Chaigneau E, Wright AJ, Poland SP, Girkin JM, Silver RA - Opt Express (2011)

Bottom Line: We have investigated the effect of brain tissue on the 2P point spread function (PSF₂p) by imaging fluorescent beads through living cortical slices.Furthermore, they generate surrounding lobes that contain more than half of the 2P excitation.These effects reduce the resolution of fine structures and contrast and they, together with scattering, limit 2P excitation.

View Article: PubMed Central - PubMed

Affiliation: Department of Neuroscience, Physiology & Pharmacology, University College London, London, WC1E 6BT,UK.

ABSTRACT
Two-photon (2P) microscopy is widely used in neuroscience, but the optical properties of brain tissue are poorly understood. We have investigated the effect of brain tissue on the 2P point spread function (PSF₂p) by imaging fluorescent beads through living cortical slices.

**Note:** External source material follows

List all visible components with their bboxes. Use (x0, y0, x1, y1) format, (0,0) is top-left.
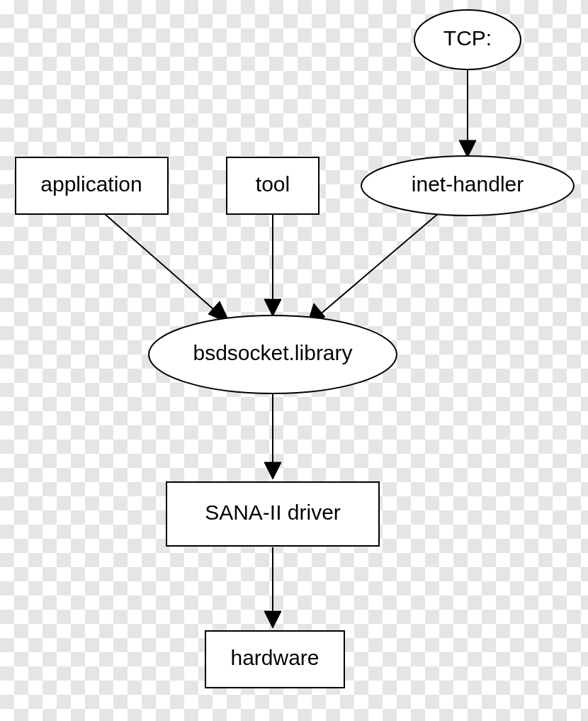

By combining this with measurements of the mean free path of the excitation light, adaptive optics and vector-based modeling that includes phase modulation and scattering, we show that tissue-induced wavefront distortions are the main determinant of enlargement and distortion of the PSF₂p at intermediate imaging depths. Furthermore, they generate surrounding lobes that contain more than half of the 2P excitation. These effects reduce the resolution of fine structures and contrast and they, together with scattering, limit 2P excitation. Our results disentangle the contributions of scattering and wavefront distortion in shaping the cortical PSF₂p, thereby providing a basis for improved 2P microscopy.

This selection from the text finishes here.